John Hurrell – 3 September, 2015
There is a lot of variation in painting type. The category (and time) shifts are refreshing, ranging from the later jewel-like explorations of saturated colour to the earlier recontextualised, art historical (Suprematist) appropriations. Some of the larger simpler works from around 2002, are too simple - and plain dull - by themselves, but in this compositional array, within a new context, they become dynamic elements that are crucial.
It has been some time since Australian artist, John Nixon, last exhibited in Auckland, and although he has had solo and group shows at Sue Crockford (and a Ben Curnow-curated exhibition with Julian Dashper at Gus Fisher in 2004), he has never had the equivalent in this city of the spectacular EP & OW (Experimental Painting & Object Workshop) survey (curated by Allan Smith) that came to Wellington and Dunedin in 1997.

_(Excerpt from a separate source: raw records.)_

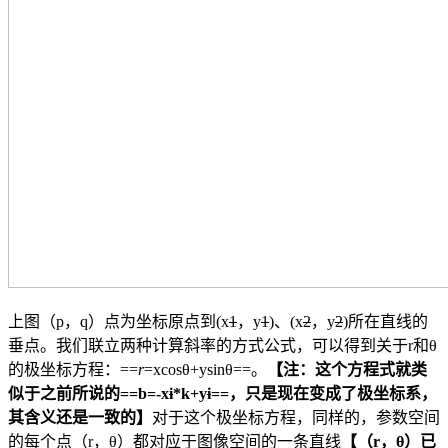
上图（p，q）点为坐标原点到(x
1
，y
1
)、(x
2
，y
2
)所在直线的
垂点。我们联立两种计算斜率的方式公式，可以得到关于r和θ
的
极坐标方程
：==
r
=xcosθ+ysinθ==。
【注：这个方程式就类
似于之前所说的==b=-x
i
*k+y
i
==，只是现在变成了极坐标系，
其含义还是一致的】
对于这个极坐标方程，同样的，参数空间
的每个点（r，θ）都对应于图像空间的一条直线
【（r，θ）已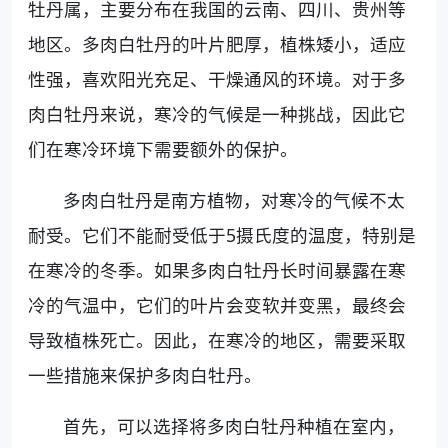
牡丹属，主要分布在我国的云南、四川、贵州等
地区。多肉白牡丹的叶片肥厚，植株矮小，适应
性强，喜欢阳光充足、干燥通风的环境。对于多
肉白牡丹来说，寒冷的气候是一种挑战，因此它
们在寒冷环境下需要额外的保护。
多肉白牡丹是南方植物，对寒冷的气候不太
耐受。它们不能耐受低于5摄氏度的温度，特别是
在寒冷的冬季。如果多肉白牡丹长时间暴露在寒
冷的气温中，它们的叶片会变软并变黑，最终会
导致植株死亡。因此，在寒冷的地区，需要采取
一些措施来保护多肉白牡丹。
首先，可以选择将多肉白牡丹种植在室内，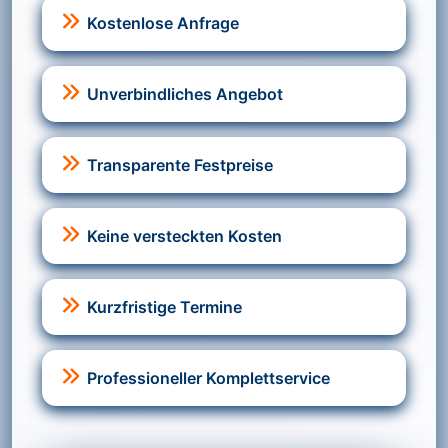
Kostenlose Anfrage
Unverbindliches Angebot
Transparente Festpreise
Keine versteckten Kosten
Kurzfristige Termine
Professioneller Komplettservice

This current Two Rooms exhibition, a selection of eighteen different sized works (including two pairs of striped horizontal panels) made between 1989 and 2015, is - as always with Nixon - unapologetically ‘early modernist’ in ethos, and here, disarmingly intimate. The photographs on the right exaggerate the spatial depth, for being domestic in scale, the show makes clever use of the narrow upstairs space, its two long parallel walls and the dominant presence of many hot (advancing) oranges and reds. There is a vivid sense of the two sides of the room conversing, with different motifs, rhythms and formal properties selected from 26 years of work reflecting and ‘hailing’ each other, and your own bodily presence - within a sort of catwalk - being immersed in all this cross-connecting ‘chatter’. It’s physical, pulsing, and loud.
And very exciting. There is a lot of variation in painting type. The category (and time) shifts are refreshing, ranging from the later jewel-like explorations of saturated colour to the earlier recontextualised, art historical (Suprematist) appropriations. Some of the larger simpler works (using shapes that seem oddly to allude to Elsworth Kelly) from around 2002, are too simple - and plain dull - by themselves, but in this compositional array, within a new context, they become dynamic elements that are crucial.
Two works (Pair(s) of Polychrome Painting(s)) provide panels you compare - with pleasure - side by side, looking at the position of sequentially predetermined coloured stripes. In one, a vertical sequence is altered when some bands are flipped horizontally and stacked inverted; in the other, a telescopic sequence frames a squat vertically sequenced centre where mid-positioned colour stripes are reversed to become outer and peripheral.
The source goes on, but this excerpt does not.